Due process is being attacked today not because it gets in the way of national security but because its critics feel that it has gone too far in protecting the criminal and the accused and not far enough in defending the victim or bystander.

Media dramatizations hammer home this message. In a current movie, ''The Star Chamber,'' a group of judges takes matters into its own hands after determining that ''something's gone wrong with the law.'' Their complaint: Too many criminals are set free on courtroom technicalities. The play ''Outrage,'' which ran briefly at Washington's Kennedy Center, focused on the trial of a man who shot the confessed rapist and murderer of his daughter. The accused had been freed when trial evidence was thrown out, due to improper police procedures.
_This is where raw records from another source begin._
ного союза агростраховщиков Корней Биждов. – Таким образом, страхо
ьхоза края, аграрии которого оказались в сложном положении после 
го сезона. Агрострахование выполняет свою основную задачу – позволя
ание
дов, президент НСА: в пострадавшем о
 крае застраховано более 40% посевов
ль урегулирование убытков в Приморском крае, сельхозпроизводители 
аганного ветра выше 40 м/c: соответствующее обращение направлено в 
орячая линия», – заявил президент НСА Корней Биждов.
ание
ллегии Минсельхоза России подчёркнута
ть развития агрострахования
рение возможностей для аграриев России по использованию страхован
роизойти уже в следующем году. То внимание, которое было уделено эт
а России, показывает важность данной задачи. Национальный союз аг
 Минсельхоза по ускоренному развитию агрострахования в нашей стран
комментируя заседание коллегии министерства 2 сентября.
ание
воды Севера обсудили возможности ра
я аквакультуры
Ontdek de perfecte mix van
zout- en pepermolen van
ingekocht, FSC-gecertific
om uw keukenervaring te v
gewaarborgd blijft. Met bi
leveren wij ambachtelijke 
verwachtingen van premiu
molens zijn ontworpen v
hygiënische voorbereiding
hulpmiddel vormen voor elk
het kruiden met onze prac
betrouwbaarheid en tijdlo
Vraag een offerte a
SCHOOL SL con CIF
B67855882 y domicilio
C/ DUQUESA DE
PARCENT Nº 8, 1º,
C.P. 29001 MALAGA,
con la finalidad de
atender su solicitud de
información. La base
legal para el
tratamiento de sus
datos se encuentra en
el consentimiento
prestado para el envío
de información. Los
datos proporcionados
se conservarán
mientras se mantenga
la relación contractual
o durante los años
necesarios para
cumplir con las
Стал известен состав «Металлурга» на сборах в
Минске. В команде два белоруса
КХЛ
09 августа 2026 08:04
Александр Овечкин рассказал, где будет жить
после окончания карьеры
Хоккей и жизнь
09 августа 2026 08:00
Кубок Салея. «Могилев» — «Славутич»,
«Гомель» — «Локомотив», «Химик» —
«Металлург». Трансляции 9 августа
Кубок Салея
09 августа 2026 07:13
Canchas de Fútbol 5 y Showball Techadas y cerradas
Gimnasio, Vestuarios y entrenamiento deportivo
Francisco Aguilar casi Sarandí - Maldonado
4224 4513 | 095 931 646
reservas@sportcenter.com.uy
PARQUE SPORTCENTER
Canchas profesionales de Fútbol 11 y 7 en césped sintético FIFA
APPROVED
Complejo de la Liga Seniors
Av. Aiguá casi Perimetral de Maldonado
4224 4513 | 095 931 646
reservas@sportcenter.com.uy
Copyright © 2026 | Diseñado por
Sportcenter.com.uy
And, recently, CBS's popular news magazine ''60 Minutes'' ran a segment on two admitted killers of a minister in California who went free when their confessions were excluded as evidence after the judge determined that they were obtained under duress. Both suspects were released. All these cases relate directly or indirectly to the so-called ''exclusionary rule'' - a procedure which US courts have followed for 70 years and which guarantees defendants certain rights in criminal cases.

This term the US Supreme Court will consider modifying these rights by adopting a ''good faith'' exception to this law, allowing even improperly gathered evidence or testimony into the courts if it's determined that law enforcement people didn't deliberatelym curtail individual rights or knowinglym deprive the defendant of due process.

What is this concept of law which is held so precious by most of the legal community and many others? And does it benefit only criminals and those accused of crime?

Due process, which dates back to the 13th century, is rooted in the principles of the Magna Carta. Now at the heart of the American judicial system, it's embodied in the Constitution's Fifth and Fourteenth Amendments. The concept mandates that no person shall ''be deprived of life, liberty, or property, without due process of law.''

Who is entitled to these protections? Basically everyone who comes under US law: including students, aliens, Indians, military personnel, and prisoners.

And just how does it work? Basically, if the government decides to take civil or criminal action against an individual, it must provide that individual notice of the proceedings and an opportunity to prepare for them; the chance to be heard and to combat accusations; and a fair hearing before an impartial jury.

Recent due-process cases outside the criminal justice area involved the right of students facing possible school suspension to a hearing before school authorities; the right of a government worker to challenge dismissal; the right of tenants in public housing to receive sufficient notice before eviction; and the right of patients in nursing homes to oppose transfer to other facilities.

Due process is woven into the fabric of a free society, insist many constitutional scholars. Curtailing it for one segment, such as those accused or convicted of crimes, could weaken protections for others. The late Earl Warren, chief justice of the United States, placed due process on the same level with freedom of speech, press, and lawful assembly.